◆ **Problem details**
Give the whole listing below once more, exactly, without pictures.

◆ **Data for this exercise**
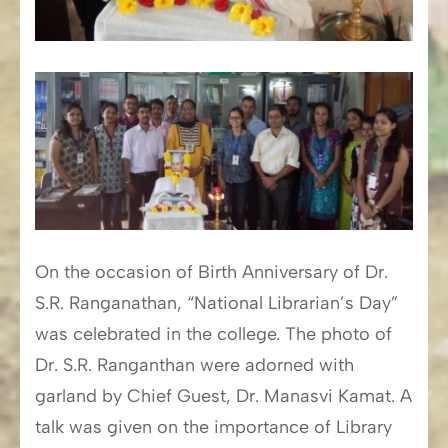
On the occasion of Birth Anniversary of Dr.
S.R. Ranganathan, “National Librarian’s Day”
was celebrated in the college. The photo of
Dr. S.R. Ranganthan were adorned with
garland by Chief Guest, Dr. Manasvi Kamat. A
talk was given on the importance of Library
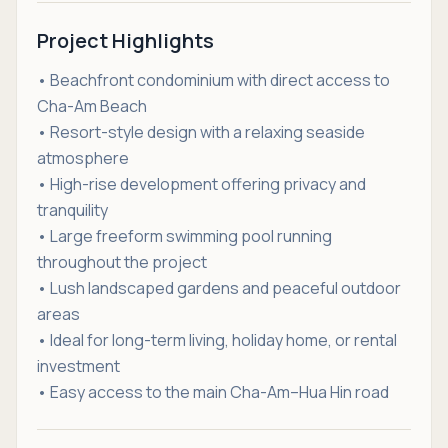
Project Highlights
• Beachfront condominium with direct access to
Cha-Am Beach
• Resort-style design with a relaxing seaside
atmosphere
• High-rise development offering privacy and
tranquility
• Large freeform swimming pool running
throughout the project
• Lush landscaped gardens and peaceful outdoor
areas
• Ideal for long-term living, holiday home, or rental
investment
• Easy access to the main Cha-Am–Hua Hin road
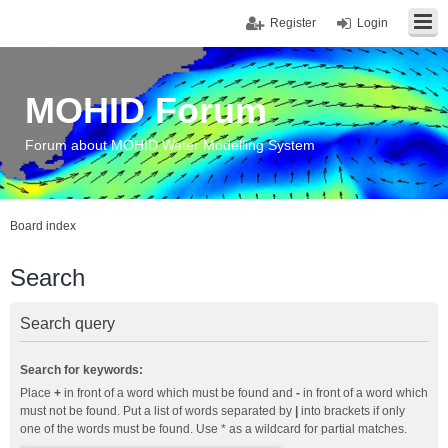
Register
Login
MOHID Forum
Forum about MOHID Water Modelling System
Board index
Search
Search query
Search for keywords:
Place
+
in front of a word which must be found and
-
in front of a word which
must not be found. Put a list of words separated by
|
into brackets if only
one of the words must be found. Use * as a wildcard for partial matches.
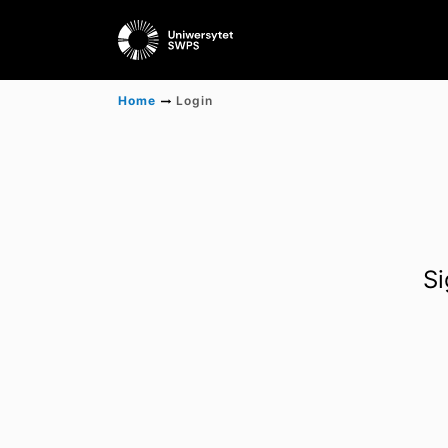
Home
Login
Si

◆ **Solved exercise**
On the occasion of Birth Anniversary of Dr.
S.R. Ranganathan, “National Librarian’s Day”
was celebrated in the college. The photo of
Dr. S.R. Ranganthan were adorned with
garland by Chief Guest, Dr. Manasvi Kamat. A
talk was given on the importance of Library
Project Highlights
• Beachfront condominium with direct access to
Cha-Am Beach
• Resort-style design with a relaxing seaside
atmosphere
• High-rise development offering privacy and
tranquility
• Large freeform swimming pool running
throughout the project
• Lush landscaped gardens and peaceful outdoor
areas
• Ideal for long-term living, holiday home, or rental
investment
• Easy access to the main Cha-Am–Hua Hin road
Register
Login
MOHID Forum
Forum about MOHID Water Modelling System
Board index
Search
Search query
Search for keywords:
Place
+
in front of a word which must be found and
-
in front of a word which
must not be found. Put a list of words separated by
|
into brackets if only
one of the words must be found. Use * as a wildcard for partial matches.
Home
Login
Si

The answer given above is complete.